Like anything else, when one is considering a pipe to purchase price is one of the factors that comes into play. Apart from whether a pipe’s price fits into your budget or not, is it possible to establish if the cost of the pipe determines its smoking quality? Up to a point, I would say yes. I believe that there is a world of difference between a $25 pipe and a $100 pipe in terms of how the pipe smokes. But the difference between a $100 pipe and a $500 pipe is probably negligible.
What you find in a $500 pipe that you may not find in a $100 pipe (and you certainly don’t find in a $25 pipe) is that the craftsmanship and aesthetics are taken to the next level. The attention to detail, grain pattern, etc. is superior in a high-priced pipe, and you’re also paying partly for the name on the pipe.
Out of the 50 or so pipes I have in my collection, the best smoking pipe I own is a Peterson that I paid $65 for. It’s a rusticated straight bulldog and from day one it has smoked completely down to white ash, never hot, never wet. I own a $400 Ser Jacopo that I love, but it doesn’t smoke quite as good as that Peterson.
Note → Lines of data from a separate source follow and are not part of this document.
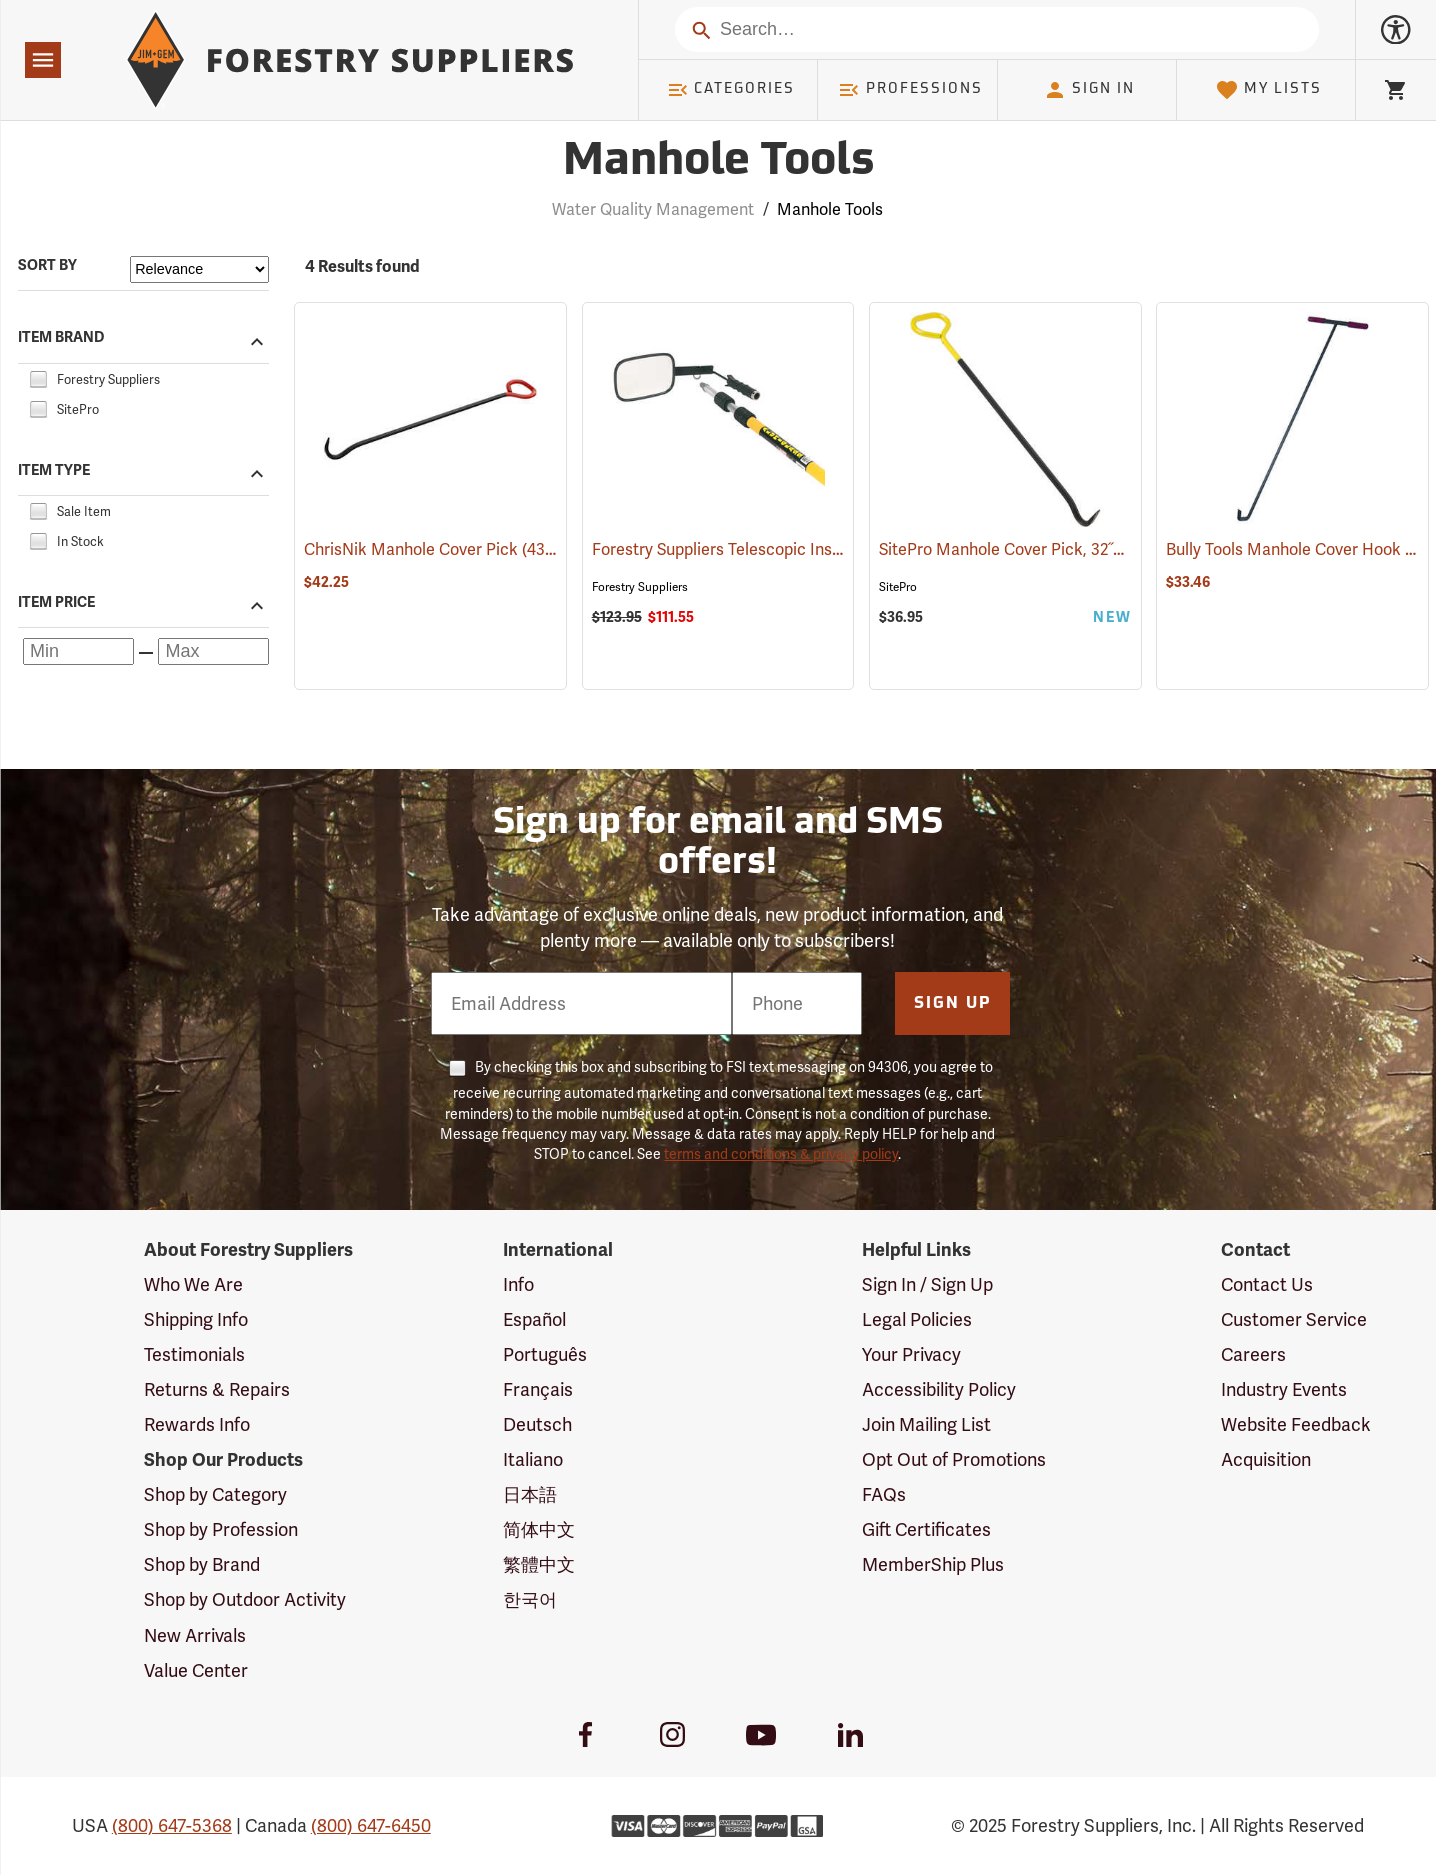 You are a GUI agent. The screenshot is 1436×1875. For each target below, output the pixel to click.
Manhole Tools (830, 209)
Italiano (533, 1459)
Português (545, 1354)
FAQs (884, 1494)
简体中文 (539, 1529)
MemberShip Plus (933, 1564)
Do I regret purchasing the Ser Jacopo? Not at all! Its one of my favorite shapes (a Canadian), fits my hand perfectly and gives me consistently good smokes. But in terms of smoking quality only, the Peterson has the edge.
And that’s where the other factors come in when deciding on a pipe. It’s not just smoking quality or price, but the looks of the pipe, its weight, how it feels in your hand, the shape, etc. All those elements and more add up to provide the overall value of the pipe.
When I worked at a pipe and tobacco shop, I always recommended new smokers to try an inexpensive basket pipe just to see if they liked the overall experience. If they did, I urged them to upgrade to a more expensive pipe once they could afford it. For those that stuck with pipe smoking, they never regretted it. The overall experience was that much better with a quality pipe.
And with that, I think I’ll fire up…an Ascorti. It was my first “good” pipe which I’ll write more about later.